Умрет он? — думал Куан Мэн. Умрет — и все? И вот это была его жизнь? Умрет тихонько, без жалоб? И даже не понимая, что жизнь кончена? Куан Мэну стало больно за отца. Какую радость в жизни знал он? Что он получил за все свои старания? Фотографию на кухонной стене. Ничего не скажешь — жалкое вознаграждение. А как он беспомощен сейчас. Нельзя, нельзя, чтобы смерть была такой! — вдруг яростно подумал Куан Мэн. Чтобы не было в ней ни драматизма, ни жеста. Чтобы протеста и того не было бы. Просто так — без всякого смысла.

Машина влетела в больничный двор, остановилась у приемного отделения, носилки выдвинули, подхватили, поставили на каталку и увезли на осмотр. Осмотр продолжался недолго — носилки выкатили, покатили по длинному коридору, поставили в лифт, подняли наверх, потом по другому длинному коридору привезли в палату. Здесь больного передали на попечение палатной сестры.

Куан Мэна отправили в регистратуру оформить больничные документы на отца. Он подписывал какие-то бумаги, заполнял бланки и думал — сколько мороки. Вот где забываешь о болезни. Пока Куан Мэн ожидал еще каких-то бумаг, он рассматривал очередь, скопившуюся перед кабинетом врача. Некоторые явно попали в уличные аварии. Куан Мэн увидел человека, голова которого была кое-как обмотана пропитавшейся кровью тряпицей. Вид больных и раненых вызвал приступ слабости у Куан Мэна. Его поташнивало. Да еще родственники бледные, встревоженные. Он жалел родственников больше, чем самих больных исключая того человека с замотанной головой. У того не было ни кровинки в лице и кожа выглядела серой, как зола. Куан Мэну хотелось закричать: да посмотрите же, ну обратите же внимание на него! Почему доктора не примут его без очереди?! Но Куан Мэн молчал и молча заполнял бумажки, касающиеся его отца.

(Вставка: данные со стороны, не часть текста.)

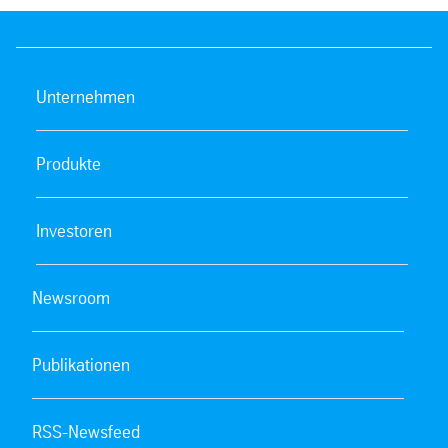
Unternehmen
Produkte
Investoren
Newsroom
Publikationen
RSS-Newsfeed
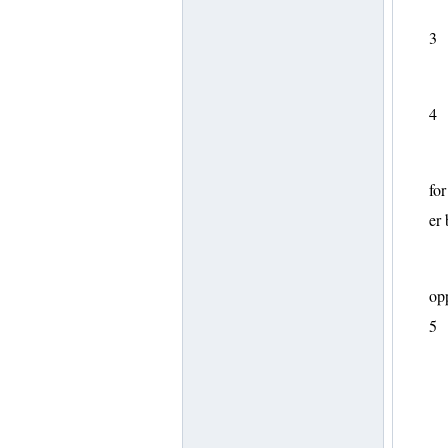
3
4
fo
er 
op
5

Потом Куан Мэн поднялся в палату. Перед дверью жались мать, тетка, братья и сестры. Они сказали, что в палате сейчас доктора смотрят отца. Куан Мэн передал палатной сестре заполненные бланки и стал ждать вместе со всеми. Никто не разговаривал.

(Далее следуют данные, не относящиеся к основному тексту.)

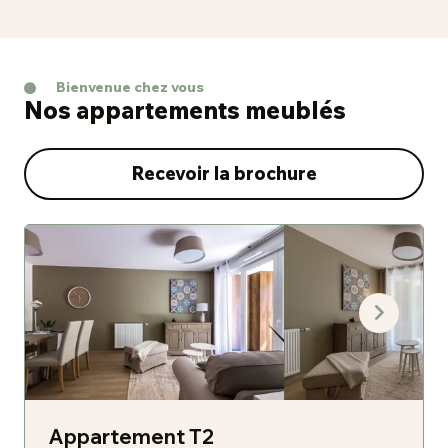
Bienvenue chez vous
Nos appartements meublés
Recevoir la brochure
Appartement T2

Наконец один из врачей вышел из палаты и подошел к ним.

Не надо волноваться, сказал доктор, потому что волнение не поможет больному. Делать пока ничего не нужно, нужно набраться терпения и ждать. Только время покажет, что будет дальше. И не лучше ли им отправиться домой? Делать пока ничего не нужно. Куан Мэн поблагодарил врача. Мать заявила, что она все равно останется с отцом, и попросила Куан Мэна увести детей домой. Они могут прийти вечером, в посетительские часы. Куан Мэн не стал спорить и повез всех домой в такси.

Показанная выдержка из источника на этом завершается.